[Collected data]
■ ■ ■ ■

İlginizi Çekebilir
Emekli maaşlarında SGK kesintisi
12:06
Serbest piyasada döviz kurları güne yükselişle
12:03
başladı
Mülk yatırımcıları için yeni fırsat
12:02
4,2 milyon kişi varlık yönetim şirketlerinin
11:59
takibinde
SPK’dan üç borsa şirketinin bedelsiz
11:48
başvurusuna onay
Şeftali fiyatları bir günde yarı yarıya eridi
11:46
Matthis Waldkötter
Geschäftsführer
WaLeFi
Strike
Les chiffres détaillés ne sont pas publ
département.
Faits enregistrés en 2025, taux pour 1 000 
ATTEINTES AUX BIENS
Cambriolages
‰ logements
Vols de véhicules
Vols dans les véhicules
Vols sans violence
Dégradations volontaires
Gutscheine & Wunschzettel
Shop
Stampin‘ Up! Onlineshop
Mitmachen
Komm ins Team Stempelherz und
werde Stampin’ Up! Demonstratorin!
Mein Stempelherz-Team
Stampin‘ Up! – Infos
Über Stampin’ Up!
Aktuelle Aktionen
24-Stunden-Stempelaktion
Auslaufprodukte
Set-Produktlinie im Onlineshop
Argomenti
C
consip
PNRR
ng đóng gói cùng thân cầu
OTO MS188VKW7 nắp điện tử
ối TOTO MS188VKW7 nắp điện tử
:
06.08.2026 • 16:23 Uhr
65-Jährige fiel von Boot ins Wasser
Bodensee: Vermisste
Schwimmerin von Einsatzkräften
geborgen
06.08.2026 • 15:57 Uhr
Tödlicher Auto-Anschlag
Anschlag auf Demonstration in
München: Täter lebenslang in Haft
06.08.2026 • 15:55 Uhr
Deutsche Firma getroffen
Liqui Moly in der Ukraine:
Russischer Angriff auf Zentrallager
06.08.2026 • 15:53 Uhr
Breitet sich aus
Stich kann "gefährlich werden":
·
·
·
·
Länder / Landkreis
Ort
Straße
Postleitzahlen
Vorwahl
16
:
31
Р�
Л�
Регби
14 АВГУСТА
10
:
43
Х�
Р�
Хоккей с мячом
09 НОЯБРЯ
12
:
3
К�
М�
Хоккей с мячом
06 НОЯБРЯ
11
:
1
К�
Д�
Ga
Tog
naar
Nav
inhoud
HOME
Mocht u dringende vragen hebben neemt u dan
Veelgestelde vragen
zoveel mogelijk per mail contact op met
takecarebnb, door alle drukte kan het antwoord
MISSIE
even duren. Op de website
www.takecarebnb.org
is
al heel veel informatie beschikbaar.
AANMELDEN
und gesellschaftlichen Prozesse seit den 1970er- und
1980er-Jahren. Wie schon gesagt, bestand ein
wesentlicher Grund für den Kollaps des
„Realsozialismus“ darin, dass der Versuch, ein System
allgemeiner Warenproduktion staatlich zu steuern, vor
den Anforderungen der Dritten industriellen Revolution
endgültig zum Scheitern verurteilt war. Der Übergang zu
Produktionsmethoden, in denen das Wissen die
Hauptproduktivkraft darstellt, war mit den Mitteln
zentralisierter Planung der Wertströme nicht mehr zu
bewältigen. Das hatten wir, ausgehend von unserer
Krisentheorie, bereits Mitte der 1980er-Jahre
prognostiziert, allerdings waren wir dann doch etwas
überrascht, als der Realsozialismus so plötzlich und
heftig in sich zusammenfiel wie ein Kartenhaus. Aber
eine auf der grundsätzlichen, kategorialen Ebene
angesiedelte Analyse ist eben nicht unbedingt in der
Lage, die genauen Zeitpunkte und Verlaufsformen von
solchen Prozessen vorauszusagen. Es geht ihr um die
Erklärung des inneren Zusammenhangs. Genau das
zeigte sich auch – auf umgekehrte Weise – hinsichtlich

■ ■ ■ ■

*EXERCISE*:
Write out exactly the lines of the entries above that run from the line containing "Lage, die genauen" through the last line, including both.

*RESPONSE FOR THIS EXERCISE*:
Lage, die genauen Zeitpunkte und Verlaufsformen von
solchen Prozessen vorauszusagen. Es geht ihr um die
Erklärung des inneren Zusammenhangs. Genau das
zeigte sich auch – auf umgekehrte Weise – hinsichtlich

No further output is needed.